Work order: Below, find the line containing "Stephanie Radok" and the line containing "4. Educate Yourself"; reproduce exactly those two and every line between them, omitting pictures.

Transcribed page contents
--------

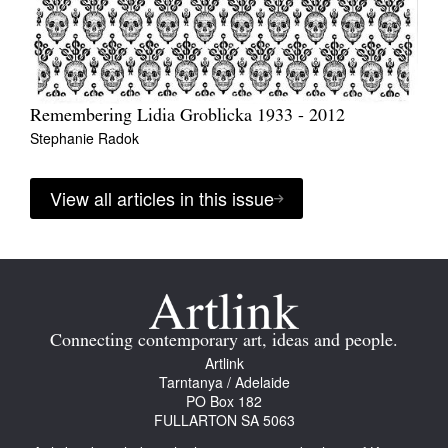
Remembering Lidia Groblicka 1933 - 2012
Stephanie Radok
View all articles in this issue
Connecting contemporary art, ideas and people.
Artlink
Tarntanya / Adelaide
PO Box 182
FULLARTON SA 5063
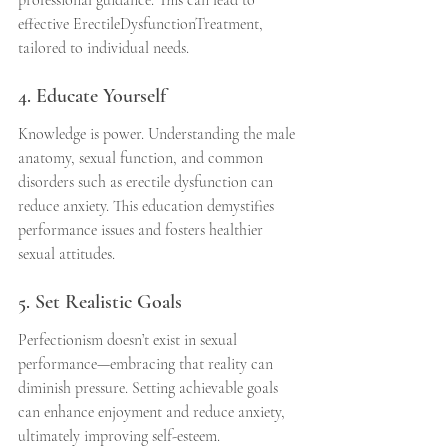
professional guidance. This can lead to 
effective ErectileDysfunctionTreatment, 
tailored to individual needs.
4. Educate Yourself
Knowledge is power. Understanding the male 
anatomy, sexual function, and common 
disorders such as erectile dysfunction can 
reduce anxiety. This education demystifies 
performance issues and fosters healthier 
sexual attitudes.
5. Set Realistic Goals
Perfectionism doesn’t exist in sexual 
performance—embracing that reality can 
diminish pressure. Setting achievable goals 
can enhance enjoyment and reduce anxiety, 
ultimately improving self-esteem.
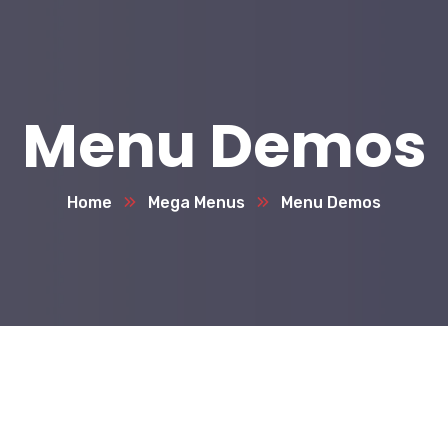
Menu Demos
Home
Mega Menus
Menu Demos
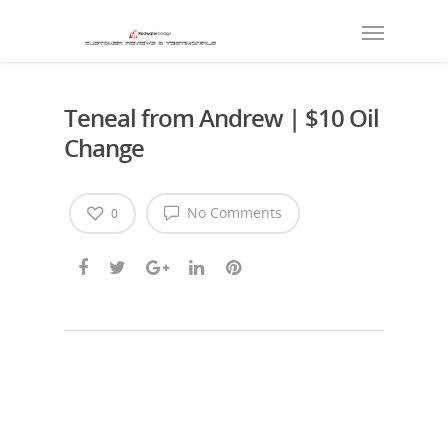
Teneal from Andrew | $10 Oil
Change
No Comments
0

--------

Result of the task:
Stephanie Radok
View all articles in this issue
Connecting contemporary art, ideas and people.
Artlink
Tarntanya / Adelaide
PO Box 182
FULLARTON SA 5063
professional guidance. This can lead to 
effective ErectileDysfunctionTreatment, 
tailored to individual needs.
4. Educate Yourself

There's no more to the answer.